Milli İrade gazetesinin yayın hayatına girdiği dönemlerdeki gazetecilik mesleğinin zorluk ve meşakkatlerini bilenler iyi bilir. Ethem Karaca, bir vatanperver olarak “Milli İrade” davasını Milli İrade gazetesini kurarak Milli zaferlerden bir zafer kazanmış kahramandır.

Rahmetli Ethem Karaca, milli mücadele yarışındaki Milli İradenin yaşam bayrağını evlatlarına teslim edip hakkın rahmetine yürümüş bir şahsiyettir. Milli İrade kavramı, Türk milletinin ruhuna ve genlerine uygun bir kavramdır. Bu kavram bir milletin hem maddi ve hem de manevi değerlerini kapsamaktadır. Onun için bu kavram mukaddes ve milli bir kavramdır.
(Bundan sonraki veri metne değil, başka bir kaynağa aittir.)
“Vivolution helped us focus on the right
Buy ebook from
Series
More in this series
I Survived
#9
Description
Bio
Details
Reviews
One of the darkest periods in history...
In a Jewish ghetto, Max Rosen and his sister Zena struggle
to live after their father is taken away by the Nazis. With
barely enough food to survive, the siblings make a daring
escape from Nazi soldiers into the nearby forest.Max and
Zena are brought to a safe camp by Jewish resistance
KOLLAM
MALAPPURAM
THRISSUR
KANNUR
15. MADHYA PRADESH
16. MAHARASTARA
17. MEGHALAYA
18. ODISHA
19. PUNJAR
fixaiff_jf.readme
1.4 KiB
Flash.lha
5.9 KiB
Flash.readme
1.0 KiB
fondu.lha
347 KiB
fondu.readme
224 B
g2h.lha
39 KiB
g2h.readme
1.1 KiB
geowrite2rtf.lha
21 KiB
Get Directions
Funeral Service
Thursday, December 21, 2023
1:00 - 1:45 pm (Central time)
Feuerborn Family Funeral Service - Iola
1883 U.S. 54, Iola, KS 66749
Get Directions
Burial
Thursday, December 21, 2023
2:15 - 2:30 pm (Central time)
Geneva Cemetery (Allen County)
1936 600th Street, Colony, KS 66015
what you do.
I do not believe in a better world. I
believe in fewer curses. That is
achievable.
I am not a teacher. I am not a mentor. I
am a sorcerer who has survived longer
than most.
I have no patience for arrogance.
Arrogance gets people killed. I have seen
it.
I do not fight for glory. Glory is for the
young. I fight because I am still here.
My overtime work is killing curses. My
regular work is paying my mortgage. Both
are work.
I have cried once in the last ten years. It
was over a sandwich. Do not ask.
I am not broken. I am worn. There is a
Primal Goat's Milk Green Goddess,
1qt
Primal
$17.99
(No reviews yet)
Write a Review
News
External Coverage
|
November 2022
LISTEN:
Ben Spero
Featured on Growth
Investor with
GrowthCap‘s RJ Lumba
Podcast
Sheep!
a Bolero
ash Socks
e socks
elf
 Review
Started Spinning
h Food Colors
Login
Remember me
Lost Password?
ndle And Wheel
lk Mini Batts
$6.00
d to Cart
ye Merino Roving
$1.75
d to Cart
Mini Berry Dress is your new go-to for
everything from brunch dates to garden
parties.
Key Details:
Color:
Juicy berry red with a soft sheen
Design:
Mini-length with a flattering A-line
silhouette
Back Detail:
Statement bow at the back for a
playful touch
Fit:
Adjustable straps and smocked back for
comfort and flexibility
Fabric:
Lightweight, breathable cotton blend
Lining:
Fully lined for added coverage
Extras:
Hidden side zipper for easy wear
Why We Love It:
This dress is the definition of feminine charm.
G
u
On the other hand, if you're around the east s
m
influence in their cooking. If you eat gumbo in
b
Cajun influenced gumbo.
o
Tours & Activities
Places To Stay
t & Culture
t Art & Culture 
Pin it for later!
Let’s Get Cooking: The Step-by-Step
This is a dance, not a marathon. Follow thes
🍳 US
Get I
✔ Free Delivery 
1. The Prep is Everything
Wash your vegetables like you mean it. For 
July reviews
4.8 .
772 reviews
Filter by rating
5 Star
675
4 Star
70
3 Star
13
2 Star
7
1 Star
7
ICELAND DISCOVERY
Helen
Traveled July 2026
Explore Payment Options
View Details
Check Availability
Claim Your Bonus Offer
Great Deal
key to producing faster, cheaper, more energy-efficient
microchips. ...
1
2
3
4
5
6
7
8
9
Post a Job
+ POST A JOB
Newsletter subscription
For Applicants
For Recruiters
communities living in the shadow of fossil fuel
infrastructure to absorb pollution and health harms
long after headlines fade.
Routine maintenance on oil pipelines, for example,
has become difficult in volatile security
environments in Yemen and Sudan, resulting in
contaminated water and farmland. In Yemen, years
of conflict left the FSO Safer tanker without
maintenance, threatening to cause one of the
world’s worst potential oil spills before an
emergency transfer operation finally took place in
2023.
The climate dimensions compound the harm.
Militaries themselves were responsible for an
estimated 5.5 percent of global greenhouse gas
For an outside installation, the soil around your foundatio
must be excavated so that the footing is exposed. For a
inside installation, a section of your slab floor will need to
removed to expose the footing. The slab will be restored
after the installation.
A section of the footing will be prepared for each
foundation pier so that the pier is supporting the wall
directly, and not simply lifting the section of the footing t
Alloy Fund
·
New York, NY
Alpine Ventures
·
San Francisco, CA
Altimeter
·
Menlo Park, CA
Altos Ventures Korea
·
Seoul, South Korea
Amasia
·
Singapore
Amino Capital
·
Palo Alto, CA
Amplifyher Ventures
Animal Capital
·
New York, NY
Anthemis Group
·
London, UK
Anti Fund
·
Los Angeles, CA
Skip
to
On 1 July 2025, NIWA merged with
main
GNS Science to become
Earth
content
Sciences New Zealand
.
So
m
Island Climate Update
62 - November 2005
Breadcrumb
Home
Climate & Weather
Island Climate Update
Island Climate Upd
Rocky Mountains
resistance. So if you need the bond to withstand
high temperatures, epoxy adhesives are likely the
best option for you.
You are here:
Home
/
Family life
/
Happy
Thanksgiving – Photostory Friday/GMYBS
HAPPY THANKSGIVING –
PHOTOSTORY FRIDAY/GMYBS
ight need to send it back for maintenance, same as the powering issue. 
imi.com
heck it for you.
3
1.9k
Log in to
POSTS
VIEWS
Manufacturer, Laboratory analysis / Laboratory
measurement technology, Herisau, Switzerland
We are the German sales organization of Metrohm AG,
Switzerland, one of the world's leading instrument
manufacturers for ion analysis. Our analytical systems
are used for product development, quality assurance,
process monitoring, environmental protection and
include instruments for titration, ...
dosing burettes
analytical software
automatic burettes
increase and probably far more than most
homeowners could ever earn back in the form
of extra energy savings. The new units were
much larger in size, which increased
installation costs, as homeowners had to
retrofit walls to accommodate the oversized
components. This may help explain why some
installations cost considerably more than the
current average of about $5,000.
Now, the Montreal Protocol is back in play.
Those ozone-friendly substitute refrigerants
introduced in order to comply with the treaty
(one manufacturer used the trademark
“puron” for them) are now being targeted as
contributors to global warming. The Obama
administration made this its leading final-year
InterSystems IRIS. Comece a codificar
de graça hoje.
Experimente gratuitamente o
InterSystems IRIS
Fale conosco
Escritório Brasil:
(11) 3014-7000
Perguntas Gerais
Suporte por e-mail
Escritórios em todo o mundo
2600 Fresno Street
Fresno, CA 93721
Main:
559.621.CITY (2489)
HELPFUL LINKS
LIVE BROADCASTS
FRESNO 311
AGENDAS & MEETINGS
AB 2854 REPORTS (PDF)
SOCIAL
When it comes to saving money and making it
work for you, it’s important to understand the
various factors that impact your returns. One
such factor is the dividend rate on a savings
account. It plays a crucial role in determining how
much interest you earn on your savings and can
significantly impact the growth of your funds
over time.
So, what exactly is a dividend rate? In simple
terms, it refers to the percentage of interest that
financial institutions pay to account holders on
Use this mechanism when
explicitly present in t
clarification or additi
            Ethem Karaca’nın oğullarını da tebrik etmek gerekir. Ethem Amca’nın evlatlarını kutluyorum. Onların, baba yadigârını devam ettirmeleri küçümsenemeyecek büyük bir hadisedir. Önemli olan ataların mirasını sonlandırmak değil... Devam ettirmektir.

Anadolu’da eskiden bir tabir vardı. Babanın vefatını müteakiben “Baba ocağını kim tüttürecek” diye! Bu kıstas, halkın itibarlı değer yargılarından bir ölçü idi. En azından oğullardan birisinin baba mesleğini sürdürmesi ve baba ocağını tüttürmesi istenirdi.  Önemli olan babadan devralınan değerin üzerine bir değer daha ekleyebilmektir.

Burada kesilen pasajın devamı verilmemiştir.